In 1998 Virginia Postrel, the editor of Reason magazine, introduced a new label for a new political philosophy, a philosophy that she explained has given us greater wealth, opportunity and choice than at any time in history. In ‘The Future and Its Enemies – The Growing Conflict over Creativity, Enterprise and Progress’ Postrel suggests, like Hayek, that conservatives and social liberals have much in common and as a consequence the terms ‘left’ and ‘right’ are of little relevance. Instead she suggests we use the terms ‘stasis’ versus ‘dynamism’ to describe the chasm between those who want to control the future (conservatives and social liberals) and those who believe in the capacity of human beings to improve their lives through trial and error, spontaneous adjustment, adaptation and evolution (dynamists).
Postrel explains that dynamists keep the underlying rules neutral and transparent – a flat tax, for instance – and they stigmatize changes designed to favour particular groups.
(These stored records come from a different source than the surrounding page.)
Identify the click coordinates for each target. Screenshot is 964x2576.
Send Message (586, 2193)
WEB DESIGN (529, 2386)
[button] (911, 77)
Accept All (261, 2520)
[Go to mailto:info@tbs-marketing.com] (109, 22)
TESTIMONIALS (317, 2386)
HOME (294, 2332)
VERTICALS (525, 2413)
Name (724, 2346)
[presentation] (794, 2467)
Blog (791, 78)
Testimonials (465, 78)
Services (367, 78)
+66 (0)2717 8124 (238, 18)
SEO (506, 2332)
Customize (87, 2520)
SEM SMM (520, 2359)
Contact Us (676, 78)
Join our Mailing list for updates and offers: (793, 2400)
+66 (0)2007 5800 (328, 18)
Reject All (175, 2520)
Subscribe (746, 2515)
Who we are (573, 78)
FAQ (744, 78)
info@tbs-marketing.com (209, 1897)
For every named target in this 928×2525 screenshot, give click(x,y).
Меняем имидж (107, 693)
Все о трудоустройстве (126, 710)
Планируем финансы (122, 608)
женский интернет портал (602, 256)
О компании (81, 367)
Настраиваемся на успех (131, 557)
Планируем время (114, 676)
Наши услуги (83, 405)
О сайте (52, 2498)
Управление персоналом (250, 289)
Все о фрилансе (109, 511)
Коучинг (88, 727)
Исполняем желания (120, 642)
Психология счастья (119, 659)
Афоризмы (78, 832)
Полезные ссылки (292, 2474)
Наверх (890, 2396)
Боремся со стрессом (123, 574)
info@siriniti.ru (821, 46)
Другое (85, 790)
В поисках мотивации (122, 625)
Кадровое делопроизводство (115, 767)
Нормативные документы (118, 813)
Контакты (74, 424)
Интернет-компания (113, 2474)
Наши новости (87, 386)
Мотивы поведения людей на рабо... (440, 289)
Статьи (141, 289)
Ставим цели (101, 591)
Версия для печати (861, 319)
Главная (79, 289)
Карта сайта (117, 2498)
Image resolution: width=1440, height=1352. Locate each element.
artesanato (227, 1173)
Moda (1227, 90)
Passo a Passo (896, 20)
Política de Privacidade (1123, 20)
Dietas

They believe in free markets but they are not just libertarians with a new name, as they include people with a more expansive view of public goods. So some dynamists support forms of paternalism including seat belt laws, antismoking regulations and a safety net for the poor. But instead of grand plans or ad hoc solutions they have the patience to let trial and error work within well-established and understood rules.
In short, the dynamist recognises that change is real and that our values are not things that have always existed, and will always exist. The future will be a consequence of the legacy of past generations and our own activities and should not be left to chance but neither should we seek to specify in advance exactly what the future will look like.